An exact copy of every entry is needed, without any of the pictures.

+++

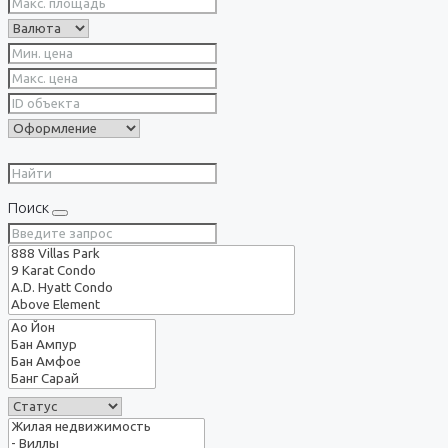
Поиск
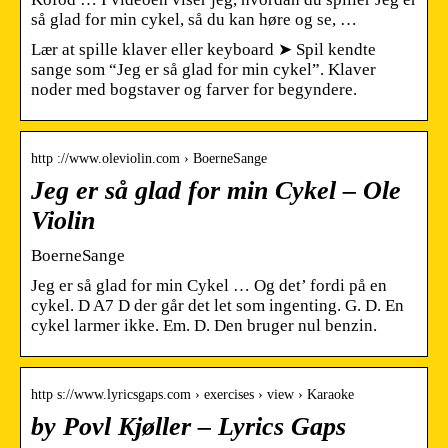
så glad for min cykel, så du kan høre og se, …
Lær at spille klaver eller keyboard ➤ Spil kendte
sange som “Jeg er så glad for min cykel”. Klaver
noder med bogstaver og farver for begyndere.
http ://www.oleviolin.com › BoerneSange
Jeg er så glad for min Cykel – Ole
Violin
BoerneSange
Jeg er så glad for min Cykel … Og det’ fordi på en
cykel. D A7 D der går det let som ingenting. G. D. En
cykel larmer ikke. Em. D. Den bruger nul benzin.
http s://www.lyricsgaps.com › exercises › view › Karaoke
by Povl Kjøller – Lyrics Gaps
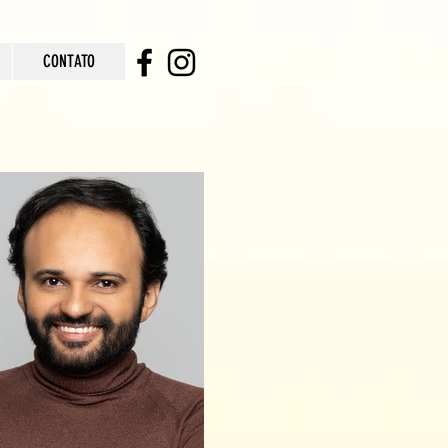
CONTATO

+++

RESPONSE:
Поиск
så glad for min cykel, så du kan høre og se, …
Lær at spille klaver eller keyboard ➤ Spil kendte
sange som “Jeg er så glad for min cykel”. Klaver
noder med bogstaver og farver for begyndere.
http ://www.oleviolin.com › BoerneSange
Jeg er så glad for min Cykel – Ole
Violin
BoerneSange
Jeg er så glad for min Cykel … Og det’ fordi på en
cykel. D A7 D der går det let som ingenting. G. D. En
cykel larmer ikke. Em. D. Den bruger nul benzin.
http s://www.lyricsgaps.com › exercises › view › Karaoke
by Povl Kjøller – Lyrics Gaps
CONTATO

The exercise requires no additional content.